Lena reminds me of this often.
My life has changed much to accommodate the needs of the Piskes. I do not travel anymore. Yet I have found that this place, my home, the Piskie Chateau, the small critters, my horses is what helps to keep me strong and able to do the work I do. Many humans do not want to slow down their addictive pace of life till something forces them to peer into a window other than their addictive junk. At times we are angry at such gifts. How much better this medicine would work when we quiet the noise in our heads and accept it is the medicine needed for our hearts.
The gift your ego brings should be to show you who you are, at any given moment, on any given day. Taking in all the factors that comprise the whole, the environment and the beings involved, this helps to formulate an inspired course of action that results in the good of all and thereby keeping the ego in check. When this happens, you know who you are and your place in the greater scheme of things. The ego doesn’t have to scream as loud as a deep sense of well being and being taken care of emanates.
All animals sense this, wild critters more so. In teaching others to work with animals from an energetic point of view many people with deep seated respect for other life forms act from this place naturally and the miracles just flow. Others whom have been yoked by chains of expectation will try too hard to put on a “show”. If the domestic creature has found its voice and knows how to use it, they will generally reject this coercion. With wild critters, you won’t have a chance.
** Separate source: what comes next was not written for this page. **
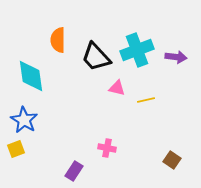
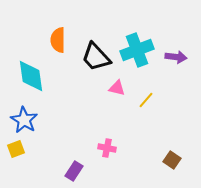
yellow line: rotated 36 degrees counterclockwise
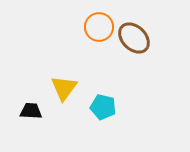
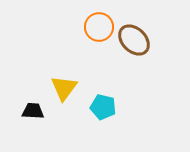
brown ellipse: moved 2 px down
black trapezoid: moved 2 px right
A show has a preprogrammed agenda and does not lend itself to the ebb and flow of life. Man has created many versions of such “shows” as they are predictable, teachable and help to feed the ego. I also tend to think this is why “trained” wild creatures go “bad” at times. They need to get back to that ebb and flow, creation and destruction programmed into all life in this universe, even us. The sooner we make peace with it, the better we are able to minimize the damage.
As moments unfold in working with creatures there are times when one literally has a chance to stretch physical, mental, emotional and spiritual limits. Some people will cloud this process with the voice and intention of their egos and color what can be or kill a new level of wisdom all together by not allowing integrity to lead the way. Often they want someone or something to be the keeper of their conscious all together. Here is where the human errs greatly as that voice should come from deep with you and not someone or something else. Here is where people will get bucked off, bitten, attacked or some other wake up call. This is where one remembers the ancient wisdom of other races that man does not own the earth and needs to be mindful of his intentions with it and the consequences there of. Intention can be woefully tainted by ego, lead with integrity.
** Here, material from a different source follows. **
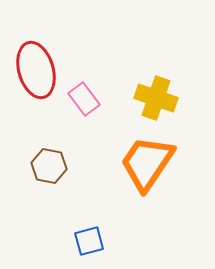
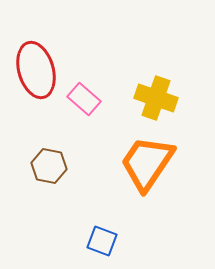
pink rectangle: rotated 12 degrees counterclockwise
blue square: moved 13 px right; rotated 36 degrees clockwise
This is extremely relevant when working with wild critters and for those of us that have bridged that gap with the wild ones, there is no turning back as we plunge into the wild with a profound sadness that others in our human race cannot forge the same love for all life. For once the ego, respect and integrity marry and merge with Devine inspiration limits we have been yoked with since childhood shatter and the world is our own just as it is for the furry little wild beasts we love. It frees the heart to play all the notes therein, and the wisdom of when to play those notes. We feel and live the holographic interconnection of all the lives we love and touch. It does cause your footsteps to follow in grace and blows all the rules away for the greatest good.
This is what I have learned and try to live in the Piskie Chateau, with
Lena sleeping on my neck like a living stole and Shrek snuggled up in my lap.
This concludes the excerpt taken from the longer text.